If you get an interest rate of 20% though, you’ll be paying $60,000. If you’re consolidating debt and the interest rate is still lower than your earlier loan, then you’re in good condition. 

11. What is an APR?

An APR is a term for annual percentage rate. It adds the charges, fees, and payments to tell you the overall total of what your loan will cost you per year. The lesser the APR, the lesser you’re going to pay as time goes on.

To calculate the APR on a personal loan, it’ll vary depending on your loan provider, but it will definitely be lower than what you would receive from a payday or short-term loan.
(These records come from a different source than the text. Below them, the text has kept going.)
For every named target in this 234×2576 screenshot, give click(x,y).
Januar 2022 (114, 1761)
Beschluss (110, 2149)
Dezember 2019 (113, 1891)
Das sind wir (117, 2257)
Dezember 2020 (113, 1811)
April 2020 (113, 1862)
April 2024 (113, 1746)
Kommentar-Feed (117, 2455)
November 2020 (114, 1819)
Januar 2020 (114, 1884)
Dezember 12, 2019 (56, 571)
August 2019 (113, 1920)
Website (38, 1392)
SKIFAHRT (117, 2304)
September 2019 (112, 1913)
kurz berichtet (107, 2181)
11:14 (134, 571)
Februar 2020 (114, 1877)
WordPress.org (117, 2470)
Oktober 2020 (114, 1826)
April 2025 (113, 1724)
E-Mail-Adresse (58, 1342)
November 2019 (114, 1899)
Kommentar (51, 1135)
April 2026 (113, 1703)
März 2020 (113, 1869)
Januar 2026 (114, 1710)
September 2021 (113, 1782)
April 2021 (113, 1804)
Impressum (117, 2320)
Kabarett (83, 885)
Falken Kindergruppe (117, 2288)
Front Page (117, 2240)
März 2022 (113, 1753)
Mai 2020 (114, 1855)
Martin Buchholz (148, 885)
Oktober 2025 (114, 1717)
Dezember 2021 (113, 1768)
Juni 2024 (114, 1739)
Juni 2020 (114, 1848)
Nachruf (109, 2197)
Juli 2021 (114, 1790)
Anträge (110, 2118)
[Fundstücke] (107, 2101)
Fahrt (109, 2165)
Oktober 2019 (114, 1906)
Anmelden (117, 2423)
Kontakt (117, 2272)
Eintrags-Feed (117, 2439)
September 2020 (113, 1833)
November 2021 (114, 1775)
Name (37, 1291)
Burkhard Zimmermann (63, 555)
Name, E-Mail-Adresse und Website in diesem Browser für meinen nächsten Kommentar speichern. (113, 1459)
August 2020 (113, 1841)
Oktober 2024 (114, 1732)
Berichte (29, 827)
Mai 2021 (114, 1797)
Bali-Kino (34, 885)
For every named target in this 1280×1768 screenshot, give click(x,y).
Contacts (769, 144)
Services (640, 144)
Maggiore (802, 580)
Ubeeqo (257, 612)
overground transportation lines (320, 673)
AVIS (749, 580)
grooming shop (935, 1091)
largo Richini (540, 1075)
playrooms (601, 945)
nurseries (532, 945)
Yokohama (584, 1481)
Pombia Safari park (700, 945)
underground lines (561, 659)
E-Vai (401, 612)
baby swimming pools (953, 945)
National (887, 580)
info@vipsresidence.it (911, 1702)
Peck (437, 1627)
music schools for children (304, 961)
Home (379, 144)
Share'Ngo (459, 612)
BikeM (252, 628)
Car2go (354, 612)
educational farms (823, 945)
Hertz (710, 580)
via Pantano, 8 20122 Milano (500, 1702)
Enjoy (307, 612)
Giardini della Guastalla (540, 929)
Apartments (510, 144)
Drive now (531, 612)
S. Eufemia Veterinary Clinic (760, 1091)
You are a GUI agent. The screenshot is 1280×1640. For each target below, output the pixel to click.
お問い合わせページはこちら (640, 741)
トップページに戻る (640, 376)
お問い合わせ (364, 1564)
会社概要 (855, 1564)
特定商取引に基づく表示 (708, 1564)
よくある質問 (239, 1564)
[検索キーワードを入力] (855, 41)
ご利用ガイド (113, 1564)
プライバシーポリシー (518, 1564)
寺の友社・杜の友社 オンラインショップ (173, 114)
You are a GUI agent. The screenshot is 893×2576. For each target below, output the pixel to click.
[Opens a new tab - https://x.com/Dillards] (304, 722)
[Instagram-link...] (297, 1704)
It typically starts from 10% and ends at 35.99%. It’s not proper to be in debt, but if you need a loan, then a personal loan could certainly be a better option.

12. How much can I get approved for?

There is no definite answer to this question, it’s all dependent on what you need, your income and your capacity. You have to be sure that the monthly payments aren’t a heavy burden on you. After all, it’s not wise to take a loan only to be unable to keep up with the payments.

13. What loan term should I take?

This is a really simple estimation, but what works best for you can’t be that simple. Should you decide to go for one of the best personal loan companies that give short-term loans, you’ll definitely have higher monthly payments but you’ll pay less interest over the duration of the loan.

If it’s spread out over a longer loan period, your monthly payments will be lesser, but the overall interest you pay will be much higher.

Conclusion

Whether you’re taking a personal loan to cover large expenses, or you’re doing so to consolidate your other debts, it’s important to check out various options so you will get the best rates out there.

This is why this guide is useful as it presents you with the best personal loan companies, the reasons for choosing them, and other helpful questions you might have. Hopefully, this will help you make the right financial decision.